The Next Closet also has another setting in place that enables it to earn a bit more by doing all the work required in selling a user’s stuff. One can choose the company to photograph, store and chip the product that is to be sold for 60 percent value of the sale, which means that the company gets a 40 percent commission from such users. However, as mentioned above, if users decide to do everything themselves, they can earn 80 percent of whatever is sold.
What other competitors The Next Closet has, in and beyond Europe?
Vinted from Lithuania and United Wardrobe from the Netherlands are some of the key competitors of The Next Closet. As per CrunchBase, Vinted has raised €106.1M till date while United Wardrobe has secured €1M. Naming some other foreign competitors, Ogtrop says TheRealReal and Tradesy are some of the big ones in the US while Vestiaire and Youbl are some of the big ones in France and Germany respectively. However, the Next Closet is said to have a ‘different approach’ than these competitors.

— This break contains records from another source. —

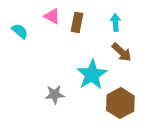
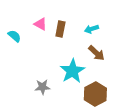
cyan arrow: (115, 22) -> (91, 29), turned -104

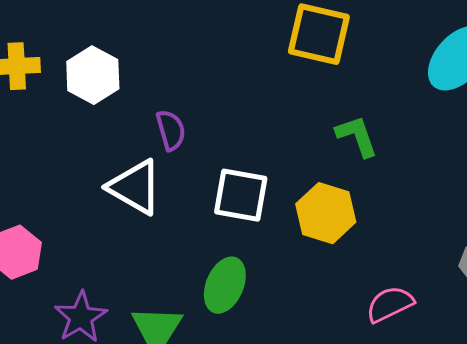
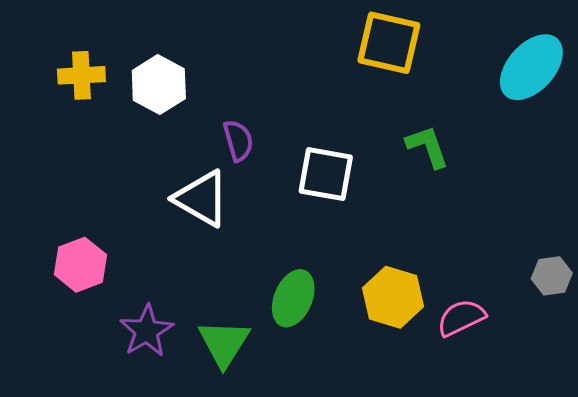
white square: (241, 195) -> (326, 174), moved
yellow hexagon: (326, 213) -> (393, 297), moved

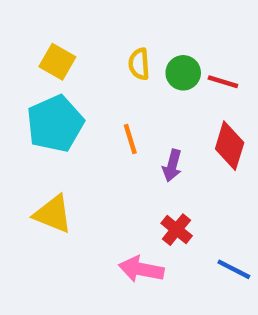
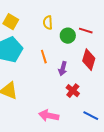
green circle: (183, 73) -> (68, 36), moved
red cross: (177, 230) -> (73, 91), moved

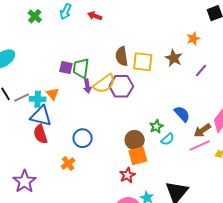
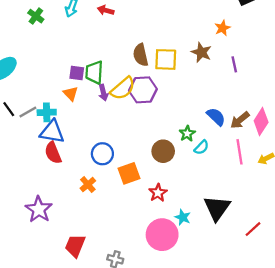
purple line: (201, 70) -> (234, 64), turned -48
orange triangle: (53, 94) -> (71, 94), moved
brown arrow: (202, 130) -> (240, 120), moved
pink line: (200, 146) -> (239, 152), turned -70
orange square: (138, 156) -> (129, 173), moved

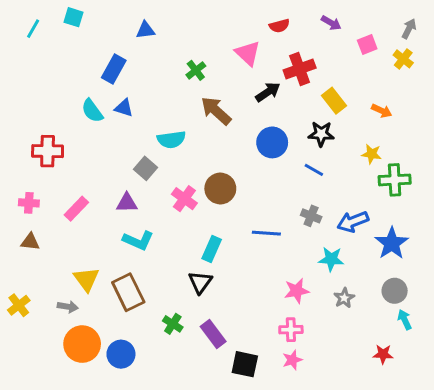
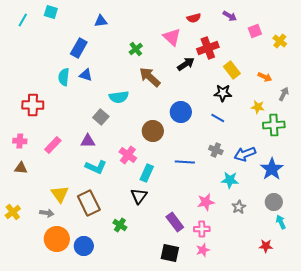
gray arrow: (409, 29) -> (284, 94), moved
cyan semicircle: (92, 111) -> (64, 77), turned 42
blue circle: (272, 142) -> (181, 112), moved
pink cross: (184, 199) -> (128, 155), moved
purple rectangle: (213, 334) -> (175, 222), moved

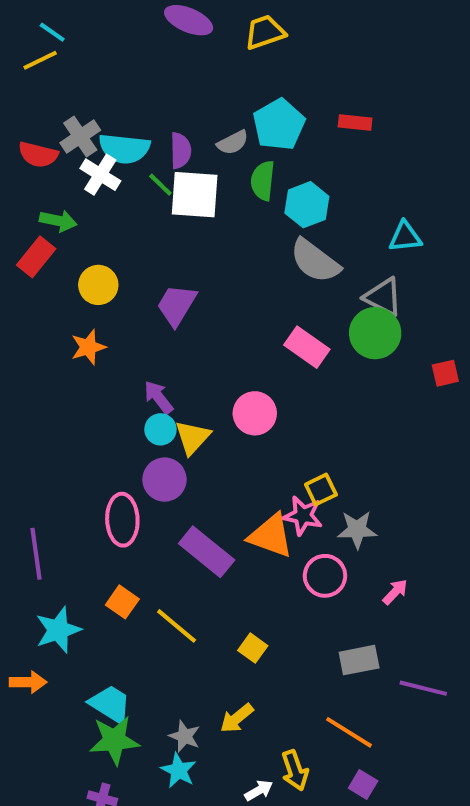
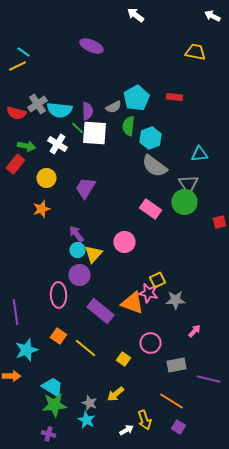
yellow trapezoid: (265, 32) -> (196, 52), moved, turned 30
white cross: (100, 175) -> (58, 144), moved
gray triangle: (383, 297) -> (188, 184), turned 30
pink circle: (325, 576) -> (150, 343), moved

What’s your different approach?
As per Ogtrop, The Next Closet has the “best margins within the high-end space.” Additionally, the shipments don’t go through the company’s head office, which means quicker delivery. This is possible because the scaleup believes having a review system in place makes it safer and easier to sell products to each other. The company also performs a KYC check where a seller has to upload a copy of their passport. That is because of certain payment provider and especially for such marketplaces that require such a high level of authentication.
“If for whatever reason, something came to your door and it is fake, you can get your money back. And with a regular eBay or marketplace, you don’t have that safety check. And that’s what makes us different from a regular eBay marketplace.” says Ogtrop. When asked about why are Dutch marketplaces always so keen on safety, the scaleup founder says that it is probably a standard for buyers in Europe.
What’s next, for The Next Closet?
Currently, the company is focusing on becoming the biggest online marketplace for designer second-hand clothing and apparels in the Benelux. In our conversation, we discovered that there is also a chance that it will expand to other countries. Ogtrop says that “We have a few cities on our radar that have high e-commerce density luxury there and not big competitors, like in France and Germany, so we’d have to do something with that”.